New York's policy, on the other hand, is two-fold: it is designed to protect those injured in automobile accidents and to "`discourage owners from lending their vehicles to incompetent or irresponsible drivers'". Haggerty v. Cedeno, supra, 279 N.J. Super. at 609 (quoting Report of the New York Law Revision Commission at 593 (1958)). See Greenfeder v. Jarvis, 302 N.J. Super. 153, 161 (App. Div. 1997) ("The policy of the Connecticut statute is to act as an incentive to lessors of motor vehicles to lease only to competent individuals in order to further the state's goal of safety upon its highways through its police power"). While the goal of § 388 may be safer highways, § 388 does not purport to regulate the conduct of the operator on the road; rather, it enunciates rules for distribution of loss. Buglioli v. Enterprise Rent- A-Car, 811 F. Supp. 105, 108 (E.D.N.Y.), aff'd, 999 F.2d 536 (2nd Cir. 1993).
New York's contact with this matter is only that the accident which gave rise to the claims occurred within its borders. We are satisfied that that contact is, by itself, insufficient to warrant selection of § 388 as the governing law, for courts have recognized that to invoke § 388 "there must be a connection between the vehicle and its owner on the one hand and the state of New York [on the other]." Klippel v. U-Haul Co. of Northeastern Michigan, 759 F.2d 1176, 1180 (4th Cir. 1985) (New York residents were not entitled to invoke § 388 after an accident in South Carolina involving Michigan vehicle rented in Florida). New York courts have also required such a linkage. Coleman v. Alamo Rent-A-Car, Inc., 660 N.Y.S.2d 733 (1997) (Lessor of vehicle rented in North Carolina not liable under § 388 to New York residents injured in accident in Virginia).
Haggerty v. Cedeno, supra, provides an example of the required connection between the vehicle and its owner and the state of New York. In that case, we affirmed a trial court's decision that § 388 did apply in the context of a suit by a New Jersey resident for injuries received when she was struck in Elizabeth, New Jersey by a vehicle rented in New Jersey. The vehicle, however, was registered in New York and the owner's principal place of business was in New York. Here, there is absolutely no connection between the vehicle that Mr.
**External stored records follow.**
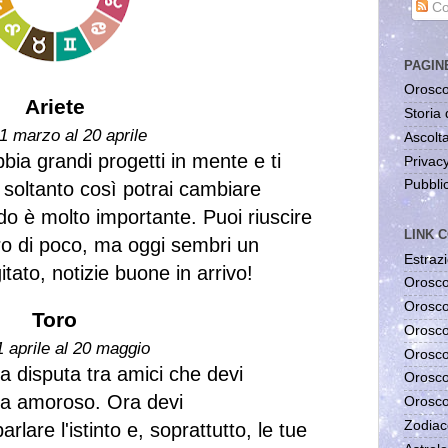
Co
PAGIN
Orosco
Ariete
Storia 
1 marzo al 20 aprile
Ascolta
bia grandi progetti in mente e ti
Privac
Pubblic
 soltanto così potrai cambiare
o è molto importante. Puoi riuscire
LINK C
iro di poco, ma oggi sembri un
Estrazi
tato, notizie buone in arrivo!
Orosco
Orosco
Toro
Orosco
1 aprile al 20 maggio
Orosco
la disputa tra amici che devi
Orosco
ma amoroso. Ora devi
Orosco
Zodiac
lare l'istinto e, soprattutto, le tue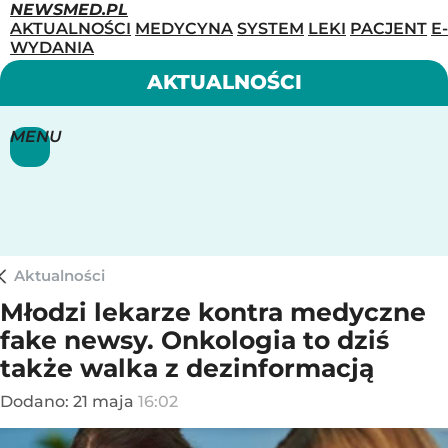
NEWSMED.PL
AKTUALNOŚCI
MEDYCYNA
SYSTEM
LEKI
PACJENT
E-
WYDANIA
AKTUALNOŚCI
MENU
Aktualności
Młodzi lekarze kontra medyczne
fake newsy. Onkologia to dziś
także walka z dezinformacją
Dodano:
21
maja
16:02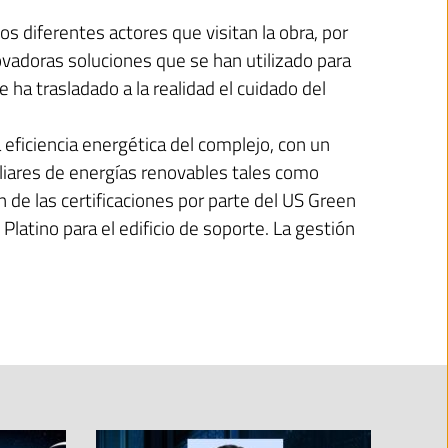
s diferentes actores que visitan la obra, por
ovadoras soluciones que se han utilizado para
 ha trasladado a la realidad el cuidado del
 eficiencia energética del complejo, con un
liares de energías renovables tales como
ón de las certificaciones por parte del US Green
Platino para el edificio de soporte. La gestión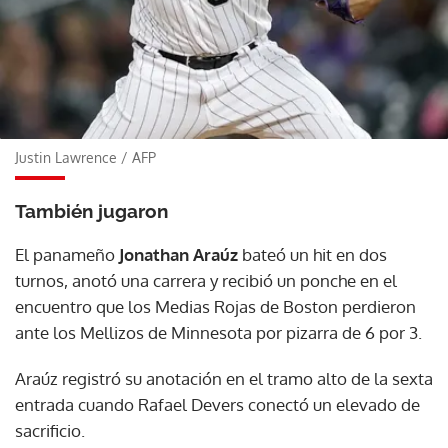
Justin Lawrence
/
AFP
También jugaron
El panameño
Jonathan Araúz
bateó un hit en dos
turnos, anotó una carrera y recibió un ponche en el
encuentro que los Medias Rojas de Boston perdieron
ante los Mellizos de Minnesota por pizarra de 6 por 3.
Araúz registró su anotación en el tramo alto de la sexta
entrada cuando Rafael Devers conectó un elevado de
sacrificio.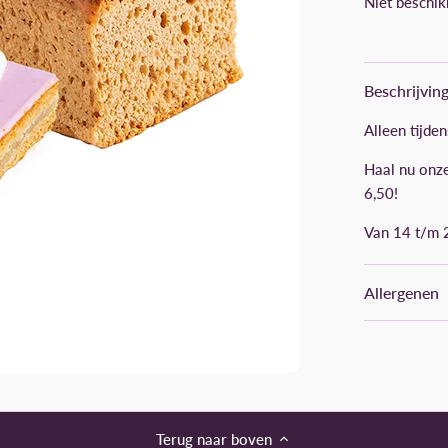
Niet beschik
Beschrijvin
Alleen tijde
Haal nu onz
6,50!
Van 14 t/m 2
Allergenen
Terug naar boven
Su and Mr. Chen rented and New York, other than that it happened to be passing through the state. Nor is there a connection between New York and Freedom River, the owner of the vehicle.
New York has no interest in the application of § 388 to this matter, which does not involve New York residents, New York vehicles, New York owners or a New York rental agreement. Nor does the statute implicate a standard of care for drivers using New York roadways. We are satisfied that New Jersey's contacts with this matter, both in quality and in quantity, outweigh New York's and that, in consequence, the matter is governed by New Jersey's common law.
Reversed and remanded for further proceedings.